CriteriaMethods that accept or return XML should be helpful for returningXmlreaderOrXpathnavigatorUnless you want to be able to edit XML data (you should useXmldocument).
The above guidelines mean that the method for returning XML should help to returnXmlreaderBecause it applies to more users than any other type. In addition, when the method caller needs more functions, they canXmlreaderLoadXmldocumentOrXpathdocument.
Back to Top
Convert an object to XML
XML, as a common language for information exchange, is ubiquitous, making it an obvious choice for expressing some of its own objects in XML, which is for serialization purposes, or to obtain access to other XML technologies (such as querying using XPath or converting using XSLT ).
When an object is converted to XML for serialization purposes, it is clear that XML serialization Technology in the. NET Framework should be used ). However, in some cases, you may need to controlXmlserializerMore. In this caseXmlwriterIs a very useful class, because it makes it unnecessary for you to have a one-to-one ing between the structure of the class and the generated XML. The following example shows how to useXmlwriterThe XML generated by serializing the email class (as mentioned in the previous sections.
Public void save (xmlwriter writer) {writer. writestartdocument (); writer. writestartelement ("email"); writer. writestartelement ("headers"); writer. writestartelement ("Header"); writer. writeelementstring ("name", "to"); writer. writeelementstring ("value", this. to); writer. writeendelement (); // The title writer. writestartelement ("Header"); writer. writeelementstring ("name", "from"); writer. writeelementstring ("value", this. from); writer. writeendelement (); // The title writer. writestartelement ("Header"); writer. writeelementstring ("name", "subject"); writer. writeelementstring ("value", this. subject); writer. writeendelement (); // The title writer. writestartelement ("Header"); writer. writeelementstring ("name", "sent"); writer. writeelementstring ("value", xmlconvert. tostring (this. sent); writer. writeendelement (); // The title writer. writeendelement (); // Title; writer. writestartelement ("body"); writer. writeraw (this. body); writer. writeenddocument (); // close all opened tags}
This code generates the following XML document
<Email>
Use onlyXmlserializerIt is impossible to generate the above XML document.XmlwriterAnother advantage is that it can be extracted from the basic target to the target of the data to be written, so it can be from the files on the disk to the strings in the memory (or even xmlnodewriter (English)XmldocumentTitle.
If you want to provide a way to make the class more fully involved in the XML world (such as interacting with XML technologies such as XPath or XSLT), the best choice for this class is to implementIxpathnavigableAnd provideXpathnavigator.

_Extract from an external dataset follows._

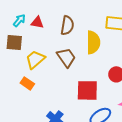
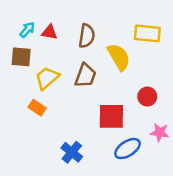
yellow semicircle: (93, 42) -> (119, 57), turned -30
brown trapezoid: (66, 57) -> (85, 76), turned 55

In this example, objectxpathnavigator provides an XML view for any object that enables you to execute XPath queries or run XSLT transformations on the above objects.

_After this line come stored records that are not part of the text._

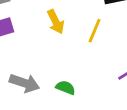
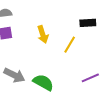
green semicircle: (66, 88) -> (43, 82), size x1.5

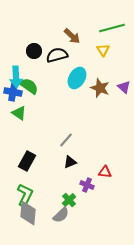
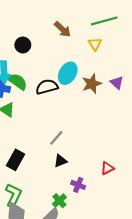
black semicircle: (57, 55) -> (47, 87), moved
brown star: (100, 88) -> (92, 84), turned 30
red triangle: (105, 172) -> (107, 168), moved, turned -32

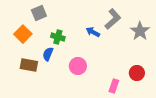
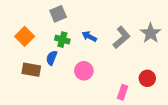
gray square: (39, 13) -> (58, 14), moved
gray L-shape: (113, 19) -> (122, 37), moved
blue arrow: (93, 32) -> (89, 36), moved

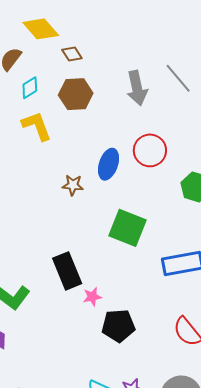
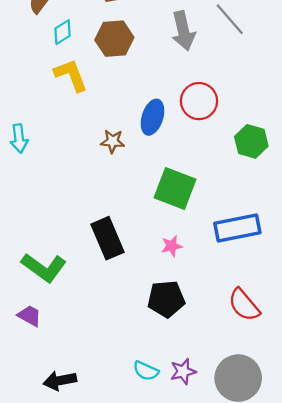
pink star: (92, 297) -> (172, 246), moved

CriteriaIf the object needs to express itself in XML for serialization purposes, when it needs to obtain the XML serialization process control ratioXmlserializerUseXmlwriter. If an object is to represent itself in XML, so that it can be fully involved as a member of the XML world (for example, XPath query or XSLT conversion on this object ), then this object should be implementedIxpathnavigableInterface.
Back to Top
Conclusion
In future. NET Framework versions, more emphasis will be placed on the cursor-based xml api (for exampleIxpathnavigableAPI exposedXpathnavigator). This type of cursor will become the main mechanism for interaction with XML in. NET Framework.
Dare ObasanjoIs a member of the Microsoft webdata team. In addition to other transactions, the team also developed.. NET Framework system. XML and system. data namespace, Microsoft XML Core Service (MSXML), and Microsoft Data Access Component (MDAC) components.